Dynamic Security Risk Screening Benchmark
The Dynamic Security Risk Screening (DSR) Benchmark task evaluates whether agents can use semantic memory and limited simulation budgets to identify, rank, and analyze critical short-circuit contingencies. The agent must query prior results, retrieve contextually similar fault cases, estimate KPIs (voltage extrema, stability flag, severity score), rank candidates, simulate critical scenarios, and evaluate mitigation measures—under stringent constraint files and simulator interfaces.
Performance metrics include top-k contingency selection overlap, absolute KPI error relative to deterministic ground truth, mitigation success, and wall-clock time. Case studies with Opus 4.7, Sonnet 4.6, Gemini 3.1 Pro, GPT-5.5, Haiku 4.5, and Qwen2.5-Coder-7B show that proprietary LLMs achieve 90–100% workflow success rate, consistently ranking the most severe contingencies and correctly flagging instability. Open-weight models without sufficient tool orchestration fail to complete the full pipeline. KPI estimation error is minimal: voltage and severity scores closely match ground truth even in stochastic agent runs.
Implications and Future Directions
PowerAgentBench-Dyn concretely demonstrates that agentic AI can handle open-ended, constraint-driven workflows relevant to real-world power engineering. Unlike token-level accuracy or supervised classifiers, these benchmarks demand: (i) iterative simulator interaction, (ii) diagnostic reasoning, (iii) constraint compliance, and (iv) auditable process tracking.
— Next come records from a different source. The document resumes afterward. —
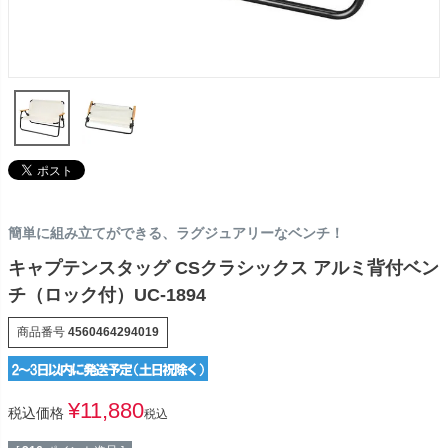
簡単に組み立てができる、ラグジュアリーなベンチ！
キャプテンスタッグ CSクラシックス アルミ背付ベン
チ（ロック付）UC-1894
商品番号
4560464294019
¥
11,880
税込価格
税込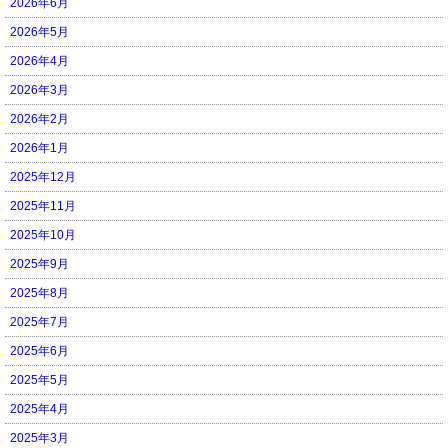
2026年6月
2026年5月
2026年4月
2026年3月
2026年2月
2026年1月
2025年12月
2025年11月
2025年10月
2025年9月
2025年8月
2025年7月
2025年6月
2025年5月
2025年4月
2025年3月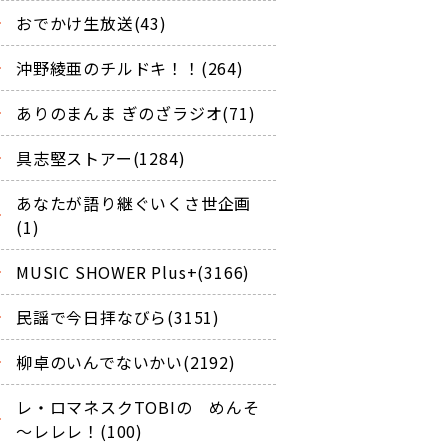
おでかけ生放送(43)
沖野綾亜のチルドキ！！(264)
ありのまんま ぎのざラジオ(71)
具志堅ストアー(1284)
あなたが語り継ぐいくさ世企画
(1)
MUSIC SHOWER Plus+(3166)
民謡で今日拝なびら(3151)
柳卓のいんでないかい(2192)
レ・ロマネスクTOBIの めんそ
～レレレ！(100)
Full reproducibility is bifurcated between deterministic task configurations (model files, simulator versions, scoring code) and probabilistic agent outputs (LLM sampling, tool-call retry/recovery logic, simulation stochasticity).
The benchmark provides a reproducible platform for quantitative comparison of agentic systems, decoupling tool orchestration from outcome metrics. Practical implications span faster engineering workflows, improved dynamic model validation, and more robust dynamic security screening. Future directions include expansion to broader dynamic model families (EMT studies, oscillatory analysis, PMU replay), public/synthetic grids for benchmarking, and integration with advanced agentic frameworks and human-in-the-loop checkpoints.
Agentic evaluation, as exemplified here, is increasingly critical for deploying AI in operational power systems. It enables assessment of cognitive and practical engineering skills beyond deterministic optimization, fostering advancements in reliable, interpretable, and constraint-enforcing AI for complex cyberphysical domains.
Conclusion
PowerAgentBench-Dyn (2606.20401) formalizes agentic benchmarking for power system dynamic studies, shifting evaluation from static prediction or optimization to interactive multi-tool workflows with stringent constraints. Through two comprehensive tasks—dynamic model quality review and dynamic security risk screening—the benchmark quantitatively distinguishes agent proficiency in diagnosis, repair, ranking, and mitigation under operational guardrails. Empirical results validate the viability of contemporary LLM agents for practical power engineering workflows, laying a foundation for further advances in reproducible, auditable, and outcome-oriented AI in power system dynamics.